**Problem statement:** Scan the entries below for the word "υψηλής" and copy every line in which it occurs.

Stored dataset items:
------------------------------------------------------------

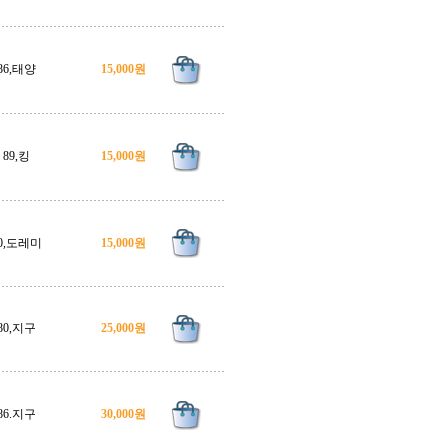
86,태양
15,000원
89,킹
15,000원
0,도레미
15,000원
80,지구
25,000원
86.지구
30,000원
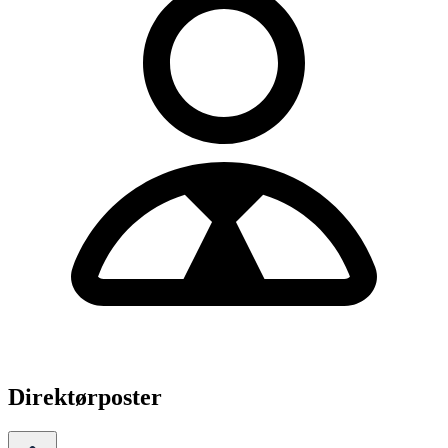
Direktørposter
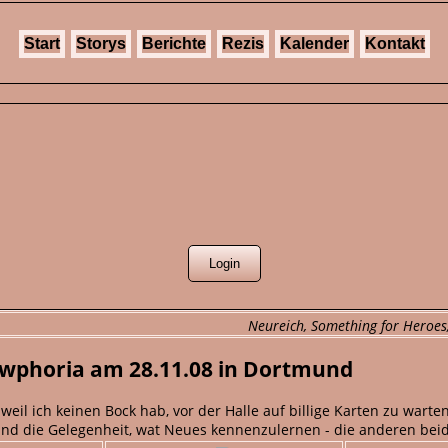
Start
Storys
Berichte
Rezis
Kalender
Kontakt
Neureich, Something for Heroe
ewphoria am 28.11.08 in Dortmund
il ich keinen Bock hab, vor der Halle auf billige Karten zu warten
. Und die Gelegenheit, wat Neues kennenzulernen - die anderen be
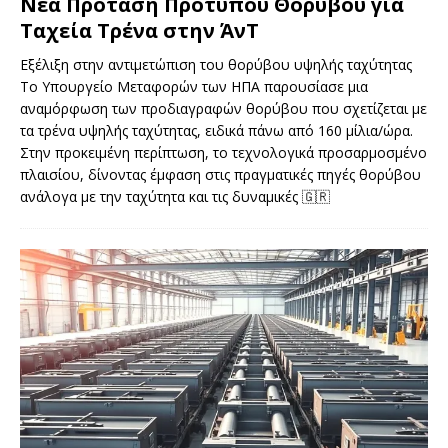
Νέα Πρόταση Προτύπου Θορύβου για
Ταχεία Τρένα στην ΆνΤ
Εξέλιξη στην αντιμετώπιση του θορύβου υψηλής ταχύτητας
Το Υπουργείο Μεταφορών των ΗΠΑ παρουσίασε μια
αναμόρφωση των προδιαγραφών θορύβου που σχετίζεται με
τα τρένα υψηλής ταχύτητας, ειδικά πάνω από 160 μίλια/ώρα.
Στην προκειμένη περίπτωση, το τεχνολογικά προσαρμοσμένο
πλαισίου, δίνοντας έμφαση στις πραγματικές πηγές θορύβου
ανάλογα με την ταχύτητα και τις δυναμικές
🇬🇷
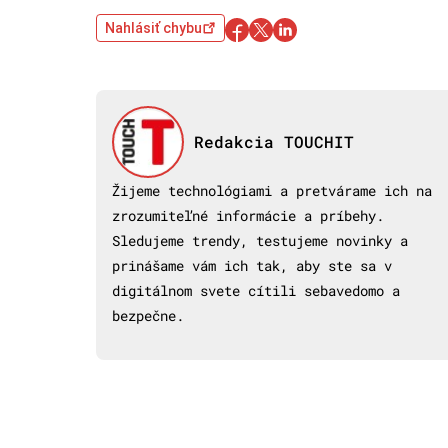
Nahlásiť chybu
Redakcia TOUCHIT
Žijeme technológiami a pretvárame ich na
zrozumiteľné informácie a príbehy.
Sledujeme trendy, testujeme novinky a
prinášame vám ich tak, aby ste sa v
digitálnom svete cítili sebavedomo a
bezpečne.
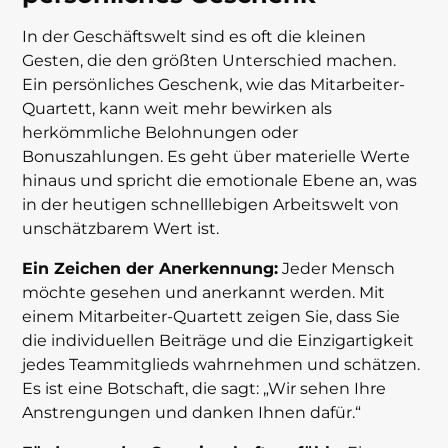
In der Geschäftswelt sind es oft die kleinen
Gesten, die den größten Unterschied machen.
Ein persönliches Geschenk, wie das Mitarbeiter-
Quartett, kann weit mehr bewirken als
herkömmliche Belohnungen oder
Bonuszahlungen. Es geht über materielle Werte
hinaus und spricht die emotionale Ebene an, was
in der heutigen schnelllebigen Arbeitswelt von
unschätzbarem Wert ist.
Ein Zeichen der Anerkennung:
Jeder Mensch
möchte gesehen und anerkannt werden. Mit
einem Mitarbeiter-Quartett zeigen Sie, dass Sie
die individuellen Beiträge und die Einzigartigkeit
jedes Teammitglieds wahrnehmen und schätzen.
Es ist eine Botschaft, die sagt: „Wir sehen Ihre
Anstrengungen und danken Ihnen dafür.“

------------------------------------------------------------

**Result of the task:**
Εξέλιξη στην αντιμετώπιση του θορύβου υψηλής ταχύτητας
τα τρένα υψηλής ταχύτητας, ειδικά πάνω από 160 μίλια/ώρα.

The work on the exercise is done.